Saturday, September 03, 2011

It’s the Middle of a Holiday weekend, but…

this is important. I can fully admit that I am a cynic when it comes to “Christian” stuff. I was raised in the world of Christian radio and hymn sings and it was all good. But sometimes I am just a little stand-offish with cliché Christian stuff. Unfortunately, I think my cynisim mainly amounts to pride.

Last week, a friend invited me to an event on FaceBook. It’s the kind of thing I usually roll my eyes at, a 30 Day Husband Challenge. This friend is one of the least cheesy, cliché Christian people I can think of. She’s just plain awesome. So I checked it out. I wanted to click that I would join but I couldn’t. Is it even possible to go one month without saying anything negative to or about my husband? That just seems like crazy talk.

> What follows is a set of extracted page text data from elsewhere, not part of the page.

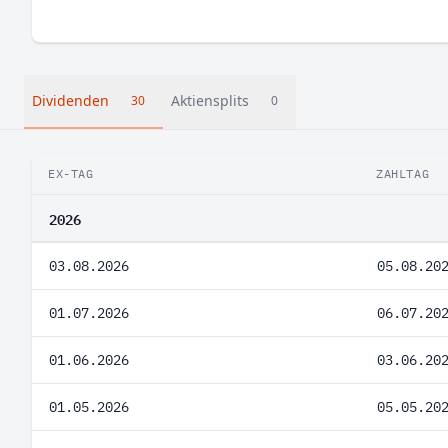
Dividenden
Aktiensplits
30
0
EX-TAG
ZAHLTAG
2026
03.08.2026
05.08.20
01.07.2026
06.07.20
01.06.2026
03.06.20
01.05.2026
05.05.20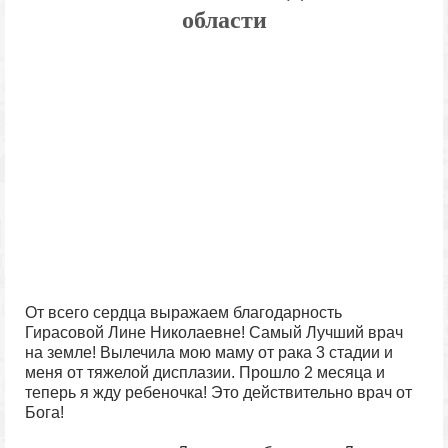
области
От всего сердца выражаем благодарность
Гирасовой Лине Николаевне! Самый Лучший врач
на земле! Вылечила мою маму от рака 3 стадии и
меня от тяжелой дисплазии. Прошло 2 месяца и
теперь я жду ребеночка! Это действительно врач от
Бога!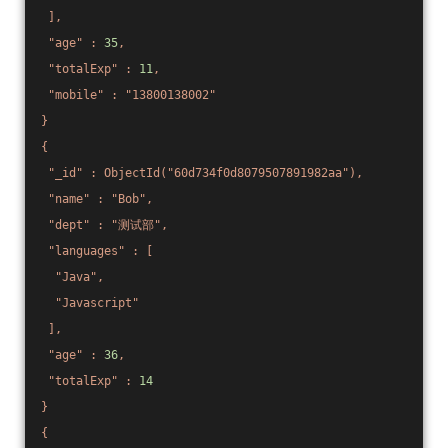
],
"age"
:
35
,
"totalExp"
:
11
,
"mobile"
:
"13800138002"
}
{
"_id"
:
ObjectId("60d734f0d8079507891982aa"),
"name"
:
"Bob"
,
"dept"
:
"测试部"
,
"languages"
:
[
"Java"
,
"Javascript"
],
"age"
:
36
,
"totalExp"
:
14
}
{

I don’t want to be pushed out of my comfort zone and give more in my marriage. Because seriously, how much more can I be expected to give?

Let me ask you, have you had the experience of seeing a marriage break up that just knocked your socks off? I mean there are some marriage splits that are not shocking at all. Maybe even expected. Then there are marriages that implode when they seem like they were rock solid. Do you know what I wonder in cases like that? How does that happen and how do I make sure it doesn’t happen to me?

I haven’t forgotten that we’ve had some implosions in our own marriage that without the grace of God could have ended the same way. We have mini implosions more often than I would like to admit. But for the most part, things are good. We are more romantic and spend more time alone thanks to some of our kids being babysitting age now. We are doing all the “right” things. But that isn’t always enough.

After trying to avoid the “challenge”, I decided to do it. I signed up for the emails. And day one: epic fail. I do mean epic. Some of the anger and frustration I’ve been dealing with that are totally unrelated to my marriage came to the surface and it wasn’t pleasant. Really? Day one of the stinkin’ challenge to encourage my husband and I go on an all-out rant.

As Mike and I were talking today, we realized that the truth is we are all just a step or two away from implosion. Bitterness and resentment build into a nasty storm. Frustration breeds anger and annoyance.

The key seems to be in not acting on or giving in to those emotions. I had thoughts of taking off for the weekend or at least making his life miserable for a while. It sometimes takes time for me to get my head back on straight. We had a long and difficult and honest chat last night instead of pretending everything was a-ok. That was our old way.

It helps to just own the fact that we are not perfect and neither is our marriage. So I’m going to press on with the challenge even though I’m cynical. And a huge failure. And lots of other things I’d rather not list here.

We’re all in the line of fire if we are married. Satan does not want us to succeed. It’s hard work. Sometimes one or two things that aren’t even that big of a deal can make us snap.

I want to encourage you to join me in encouraging. Here’s the link to Revive Our Hearts. I want to move away from an implosion, not towards it. I think this is a good start.

2 comments:

Kristina said...

I'm typically stand-offish about Christian cliche stuff too...but I'm going to take a look at this. Andy and I have been discussing marriage a lot lately and why so many marriages fail...like you said, sometimes with people you just don't expect. I don't want that to happen to me either. Marriage is hard, I couldn't agree more with your line: "We're all in the line of fire if we are married..." and it's so true. Our marriage can always improve, and so can I as a wife.

WinD said...

I found the website about the 30 day Husband challenge just last week. I looked at it, but didn't start. It is hard to be so encouraging when, at times, you don't feel like it will be reciprocated. But what kind of excuse is that? Thanks for bringing the challenge back to my attention. I will start today! Only good can come out of being a loving and encouraging wife to your husband. Even if it is hard to do sometimes.